## PROBLEM
I need all of the entries printed exactly.

[Page-level text extractions]
◇ ◇ ◇ ◇ ◇

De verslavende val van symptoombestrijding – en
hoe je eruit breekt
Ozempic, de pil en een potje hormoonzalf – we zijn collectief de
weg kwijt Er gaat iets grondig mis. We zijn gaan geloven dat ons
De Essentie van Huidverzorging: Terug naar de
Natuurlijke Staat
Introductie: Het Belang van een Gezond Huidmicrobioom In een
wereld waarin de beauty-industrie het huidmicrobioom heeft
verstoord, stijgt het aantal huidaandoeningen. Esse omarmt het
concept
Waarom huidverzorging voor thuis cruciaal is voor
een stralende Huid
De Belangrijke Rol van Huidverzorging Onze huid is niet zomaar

◇ ◇ ◇ ◇ ◇

## WRITTEN RESPONSE
De verslavende val van symptoombestrijding – en
hoe je eruit breekt
Ozempic, de pil en een potje hormoonzalf – we zijn collectief de
weg kwijt Er gaat iets grondig mis. We zijn gaan geloven dat ons
De Essentie van Huidverzorging: Terug naar de
Natuurlijke Staat
Introductie: Het Belang van een Gezond Huidmicrobioom In een
wereld waarin de beauty-industrie het huidmicrobioom heeft
verstoord, stijgt het aantal huidaandoeningen. Esse omarmt het
concept
Waarom huidverzorging voor thuis cruciaal is voor
een stralende Huid
De Belangrijke Rol van Huidverzorging Onze huid is niet zomaar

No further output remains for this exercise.